▶ Problem statement:
Please print exactly the lines below, from the start of the material up to and including the line with "puede ser posible una", but none of the pictures.

=== Section Start ===

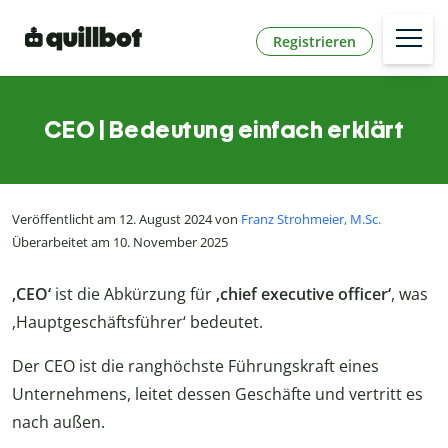
Registrieren
CEO | Bedeutung einfach erklärt
Veröffentlicht am 12. August 2024 von
Franz Strohmeier, M.Sc.
Überarbeitet am 10. November 2025
‚CEO‘
ist die Abkürzung für
‚chief executive officer‘
, was
‚Hauptgeschäftsführer‘ bedeutet.
Der CEO ist die ranghöchste Führungskraft eines
Unternehmens, leitet dessen Geschäfte und vertritt es
nach außen.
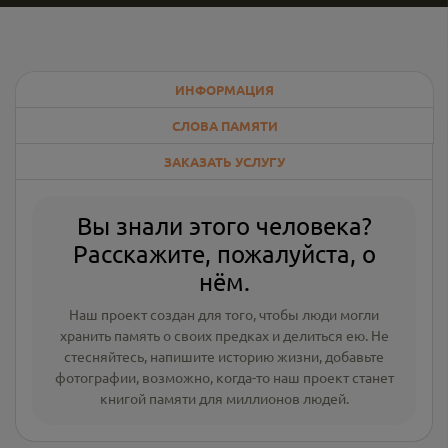
ИНФОРМАЦИЯ
СЛОВА ПАМЯТИ
ЗАКАЗАТЬ УСЛУГУ
Вы знали этого человека?
Расскажите, пожалуйста, о
нём.
Наш проект создан для того, чтобы люди могли
хранить память о своих предках и делиться ею. Не
стесняйтесь, напишите
историю жизни
,
добавьте
фотографии
, возможно, когда-то наш проект станет
книгой памяти для миллионов людей.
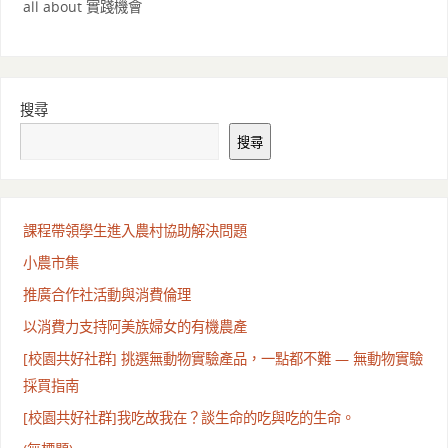
all about 實踐機會
搜尋
搜尋
課程帶領學生進入農村協助解決問題
小農市集
推廣合作社活動與消費倫理
以消費力支持阿美族婦女的有機農產
[校園共好社群] 挑選無動物實驗產品，一點都不難 — 無動物實驗
採買指南
[校園共好社群]我吃故我在？談生命的吃與吃的生命。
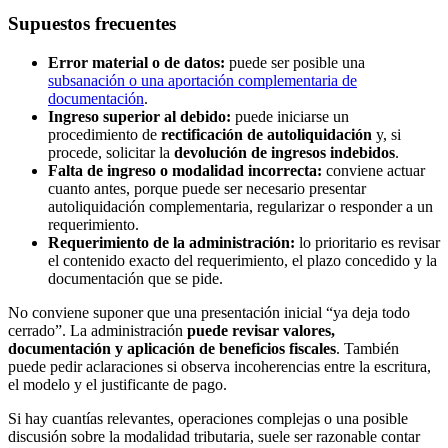
Supuestos frecuentes
Error material o de datos:
puede ser posible una
subsanación o una aportación complementaria de
documentación
.
Ingreso superior al debido:
puede iniciarse un
procedimiento de
rectificación de autoliquidación
y, si
procede, solicitar la
devolución de ingresos indebidos
.
Falta de ingreso o modalidad incorrecta:
conviene actuar
cuanto antes, porque puede ser necesario presentar
autoliquidación complementaria, regularizar o responder a un
requerimiento.
Requerimiento de la administración:
lo prioritario es revisar
el contenido exacto del requerimiento, el plazo concedido y la
documentación que se pide.
No conviene suponer que una presentación inicial “ya deja todo
cerrado”. La administración
puede revisar valores,
documentación y aplicación de beneficios fiscales
. También
puede pedir aclaraciones si observa incoherencias entre la escritura,
el modelo y el justificante de pago.
Si hay cuantías relevantes, operaciones complejas o una posible
discusión sobre la modalidad tributaria, suele ser razonable contar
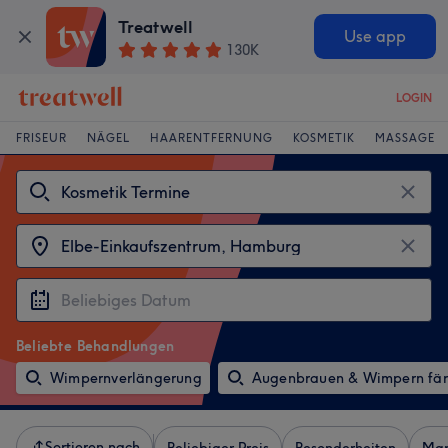
Treatwell
Use app
130K
LOGIN
FRISEUR
NÄGEL
HAARENTFERNUNG
KOSMETIK
MASSAGE
Beliebte Behandlungen
Wimpernverlängerung
Augenbrauen & Wimpern fä
Sortieren nach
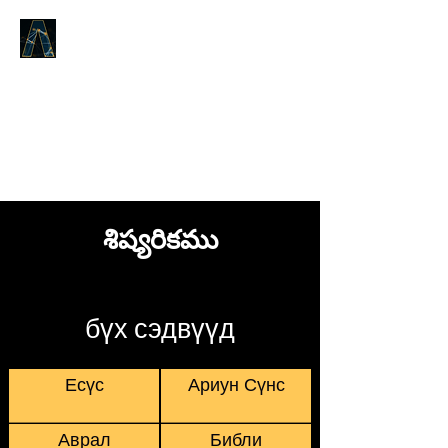
Logos Answers
Эхэнд юу байсан талаар,
Бурханы Үгийн тухай бид танд
батлах болно.
శిష్యరికము
бүх сэдвүүд
Есүс
Ариун Сүнс
Аврал
Библи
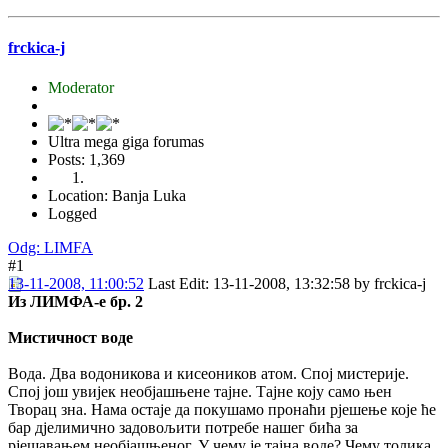
frckica-j
Moderator
Ultra mega giga forumas
Posts: 1,369
Location: Banja Luka
Logged
Odg: LIMFA
#1
13-11-2008, 11:00:52
Last Edit
: 13-11-2008, 13:32:58 by frckica-j
Из ЛИМФА-е бр. 2
Мистичност воде
Вода. Два водоникова и кисеоников атом. Спој мистерије.
Спој још увијек необјашњене тајне. Тајне коју само њен
Творац зна. Нама остаје да покушамо пронаћи рјешење које ће
бар дјелимично задовољити потребе нашег бића за
рјешавањем необјашњеног. У чему је тајна воде? Чему толика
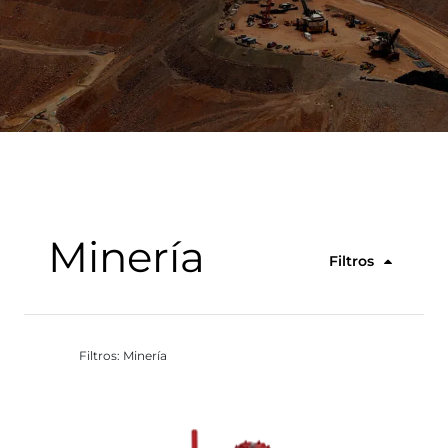
Minería
Filtros
Filtros: Minería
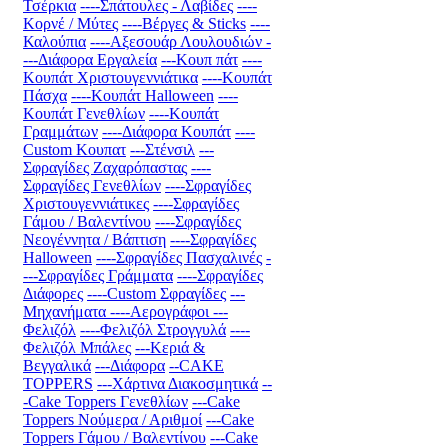
Τσέρκια
----Σπάτουλες - Λαβίδες
----
Κορνέ / Μύτες
----Βέργες & Sticks
----
Καλούπια
----Αξεσουάρ Λουλουδιών
-
---Διάφορα Εργαλεία
---Κουπ πάτ
----
Κουπάτ Χριστουγεννιάτικα
----Κουπάτ
Πάσχα
----Κουπάτ Halloween
----
Κουπάτ Γενεθλίων
----Κουπάτ
Γραμμάτων
----Διάφορα Κουπάτ
----
Custom Κουπατ
---Στένσιλ
---
Σφραγίδες Ζαχαρόπαστας
----
Σφραγίδες Γενεθλίων
----Σφραγίδες
Χριστουγεννιάτικες
----Σφραγίδες
Γάμου / Βαλεντίνου
----Σφραγίδες
Νεογέννητα / Βάπτιση
----Σφραγίδες
Halloween
----Σφραγίδες Πασχαλινές
-
---Σφραγίδες Γράμματα
----Σφραγίδες
Διάφορες
----Custom Σφραγίδες
---
Μηχανήματα
----Αερογράφοι
---
Φελιζόλ
----Φελιζόλ Στρογγυλά
----
Φελιζόλ Μπάλες
---Κεριά &
Βεγγαλικά
---Διάφορα
--CAKE
TOPPERS
---Χάρτινα Διακοσμητικά
--
-Cake Toppers Γενεθλίων
---Cake
Toppers Νούμερα / Αριθμοί
---Cake
Toppers Γάμου / Βαλεντίνου
---Cake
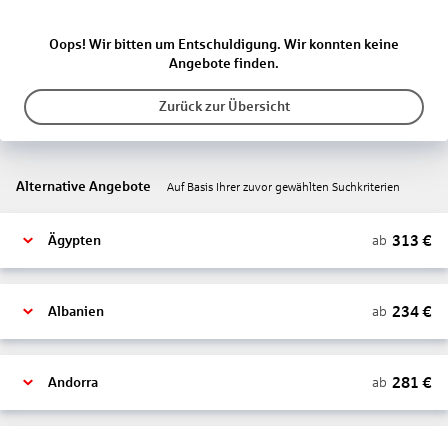
Oops! Wir bitten um Entschuldigung. Wir konnten keine
Angebote finden.
Zurück zur Übersicht
Alternative Angebote
Auf Basis Ihrer zuvor gewählten Suchkriterien
313
€
ab
Ägypten
234
€
ab
Albanien
281
€
ab
Andorra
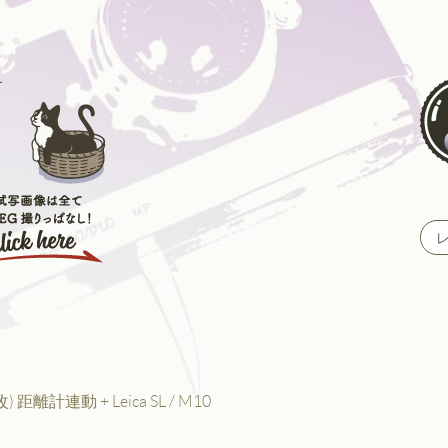
(M改) 距離計連動 + Leica SL / M10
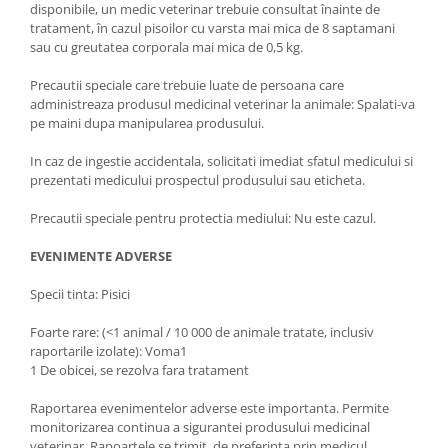
disponibile, un medic veterinar trebuie consultat înainte de
tratament, în cazul pisoilor cu varsta mai mica de 8 saptamani
sau cu greutatea corporala mai mica de 0,5 kg.
Precautii speciale care trebuie luate de persoana care
administreaza produsul medicinal veterinar la animale: Spalati-va
pe maini dupa manipularea produsului.
In caz de ingestie accidentala, solicitati imediat sfatul medicului si
prezentati medicului prospectul produsului sau eticheta.
Precautii speciale pentru protectia mediului: Nu este cazul.
EVENIMENTE ADVERSE
Specii tinta: Pisici
Foarte rare: (<1 animal / 10 000 de animale tratate, inclusiv
raportarile izolate): Voma1
1 De obicei, se rezolva fara tratament
Raportarea evenimentelor adverse este importanta. Permite
monitorizarea continua a sigurantei produsului medicinal
veterinar. Rapoartele se trimit, de preferinta prin medicul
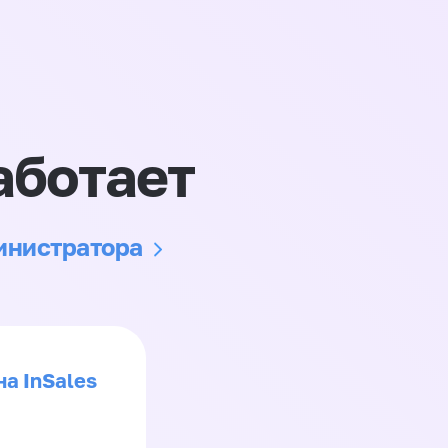
аботает
министратора
на InSales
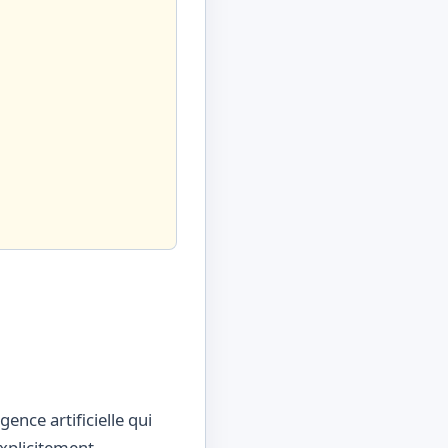
ence artificielle qui
xplicitement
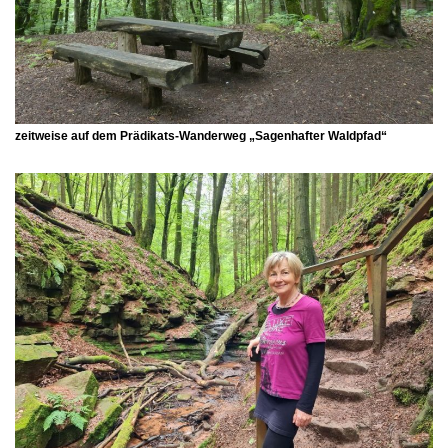
zeitweise auf dem Prädikats-Wanderweg
„Sagenhafter Waldpfad“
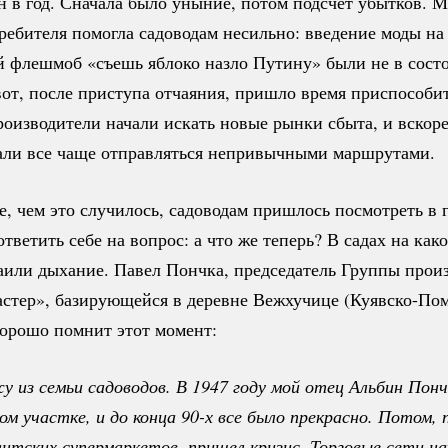
н в год. Сначала было уныние, потом подсчет убытков. 
ребителя помогла садоводам несильно: введение моды на
й флешмоб «съешь яблоко назло Путину» были не в сост
от, после приступа отчаяния, пришло время приспособит
оизводители начали искать новые рынки сбыта, и вскор
али все чаще отправляться непривычными маршрутами.
, чем это случилось, садоводам пришлось посмотреть в 
ответить себе на вопрос: а что же теперь? В садах на
како
аили дыхание. Павел Пончка, председатель Группы прои
астер», базирующейся в деревне Вежхучице
(Куявско-По
хорошо помнит этот момент:
 из семьи садоводов. В 1947 году мой отец Альбин Пончк
ном
 участке, и до конца 90-х все было прекрасно. Потом, п
антских супермаркетов, пришел кризис. Торговые сети на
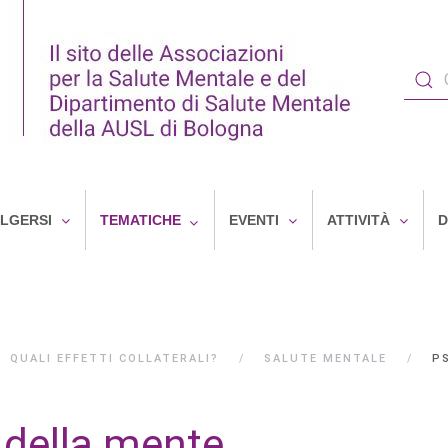
OLGERSI
TEMATICHE
EVENTI
ATTIVITÀ
D
QUALI EFFETTI COLLATERALI?
SALUTE MENTALE
P
o della mente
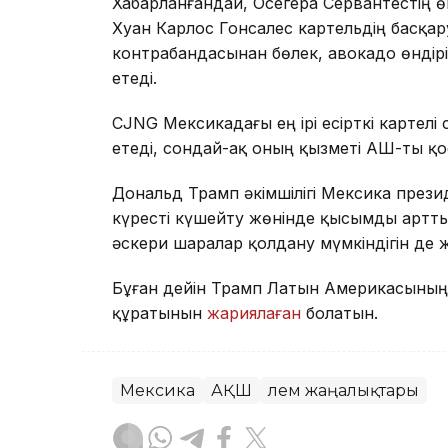
Хабарланғандай, Осегера Сервантестің ө
Хуан Карлос Гонсалес картельдің басқару
контрабандасынан бөлек, авокадо өндірі
етеді.
CJNG Мексикадағы ең ірі есірткі картелі
етеді, сондай-ақ оның қызметі АҚШ-ты қ
Дональд Трамп әкімшілігі Мексика презид
күресті күшейту жөнінде қысымды артты
әскери шаралар қолдану мүмкіндігін де
Бұған дейін Трамп Латын Америкасының 
құратынын
жариялаған
болатын.
Мексика
АҚШ
Әлем жаңалықтары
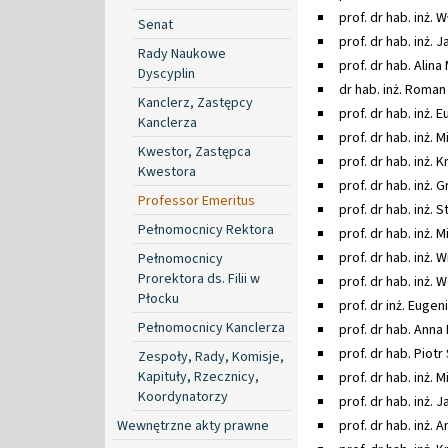
prof. dr hab. inż. 
Senat
prof. dr hab. inż.
Rady Naukowe
prof. dr hab. Alin
Dyscyplin
dr hab. inż. Roman
Kanclerz, Zastępcy
prof. dr hab. inż. 
Kanclerza
prof. dr hab. inż. 
Kwestor, Zastępca
prof. dr hab. inż. 
Kwestora
prof. dr hab. inż. 
Professor Emeritus
prof. dr hab. inż. 
Pełnomocnicy Rektora
prof. dr hab. inż.
prof. dr hab. inż. 
Pełnomocnicy
Prorektora ds. Filii w
prof. dr hab. inż.
Płocku
prof. dr inż. Eugen
Pełnomocnicy Kanclerza
prof. dr hab. Ann
prof. dr hab. Piot
Zespoły, Rady, Komisje,
Kapituły, Rzecznicy,
prof. dr hab. inż. 
Koordynatorzy
prof. dr hab. inż. 
Wewnętrzne akty prawne
prof. dr hab. inż. 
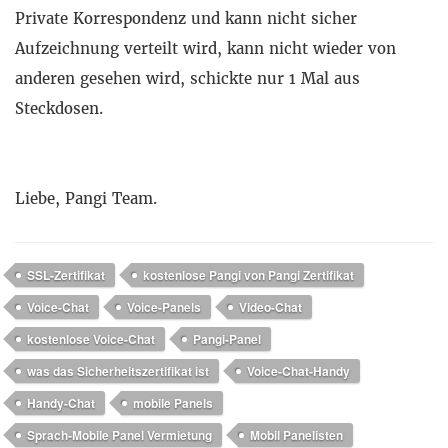
Private Korrespondenz und kann nicht sicher
Aufzeichnung verteilt wird, kann nicht wieder von
anderen gesehen wird, schickte nur 1 Mal aus
Steckdosen.
Liebe, Pangi Team.
SSL-Zertifikat
kostenlose Pangi von Pangi Zertifikat
Voice-Chat
Voice-Panels
Video-Chat
kostenlose Voice-Chat
Pangi-Panel
was das Sicherheitszertifikat ist
Voice-Chat-Handy
Handy-Chat
mobile Panels
Sprach-Mobile Panel Vermietung
Mobil Panelisten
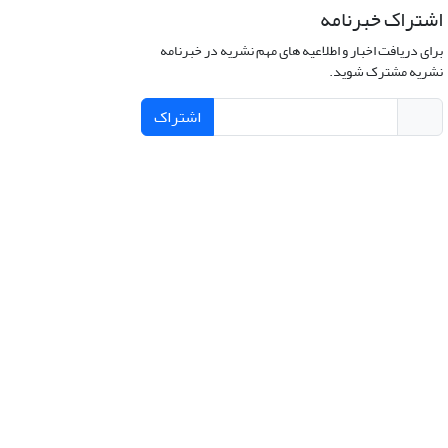
اشتراک خبرنامه
برای دریافت اخبار و اطلاعیه های مهم نشریه در خبرنامه
نشریه مشترک شوید.
اشتراک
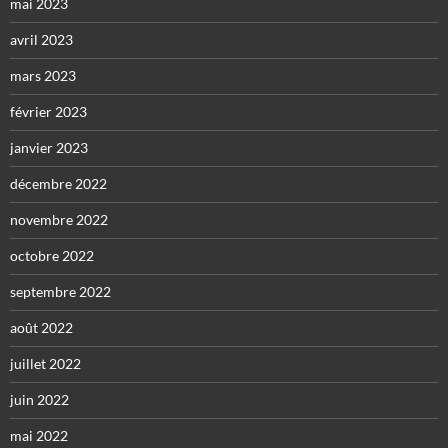
mai 2023
avril 2023
mars 2023
février 2023
janvier 2023
décembre 2022
novembre 2022
octobre 2022
septembre 2022
août 2022
juillet 2022
juin 2022
mai 2022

=== Section End ===

▶ Task solution:
Registrieren
CEO | Bedeutung einfach erklärt
Veröffentlicht am 12. August 2024 von
Franz Strohmeier, M.Sc.
Überarbeitet am 10. November 2025
‚CEO‘
ist die Abkürzung für
‚chief executive officer‘
, was
‚Hauptgeschäftsführer‘ bedeutet.
Der CEO ist die ranghöchste Führungskraft eines
Unternehmens, leitet dessen Geschäfte und vertritt es
nach außen.
ИНФОРМАЦИЯ
СЛОВА ПАМЯТИ
ЗАКАЗАТЬ УСЛУГУ
Вы знали этого человека?
Расскажите, пожалуйста, о
нём.
Наш проект создан для того, чтобы люди могли
хранить память о своих предках и делиться ею. Не
стесняйтесь, напишите
историю жизни
,
добавьте
фотографии
, возможно, когда-то наш проект станет
книгой памяти для миллионов людей.
all about 實踐機會
搜尋
搜尋
課程帶領學生進入農村協助解決問題
小農市集
推廣合作社活動與消費倫理
以消費力支持阿美族婦女的有機農產
[校園共好社群] 挑選無動物實驗產品，一點都不難 — 無動物實驗
採買指南
[校園共好社群]我吃故我在？談生命的吃與吃的生命。
Supuestos frecuentes
Error material o de datos:
puede ser posible una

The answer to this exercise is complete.